* REQUIREMENT:
Which lines run from the one containing "interactieve presentaties" to the end of the records? Write them out exactly, both ends included, and nothing else.

++++++++++

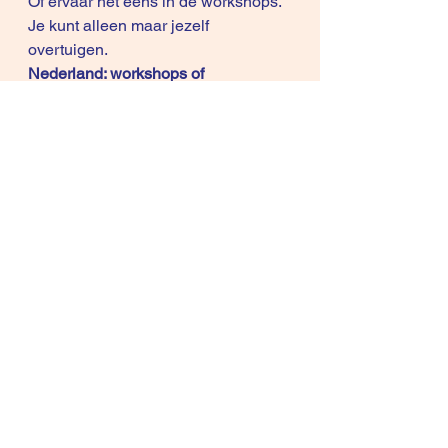
Of ervaar het eens in de workshops. 
Je kunt alleen maar jezelf 
overtuigen.
Nederland: 
workshops of 
interactieve presentaties
België: nieuwe data binnenkort.
grts, Rene Knecht
Copyright © 2010-2016, René 
Knecht
Differentiation Selling is Registered 
in US Patent and Trademark Office.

++++++++++

* ANSWER:
interactieve presentaties
België: nieuwe data binnenkort.
grts, Rene Knecht
Copyright © 2010-2016, René 
Knecht
Differentiation Selling is Registered 
in US Patent and Trademark Office.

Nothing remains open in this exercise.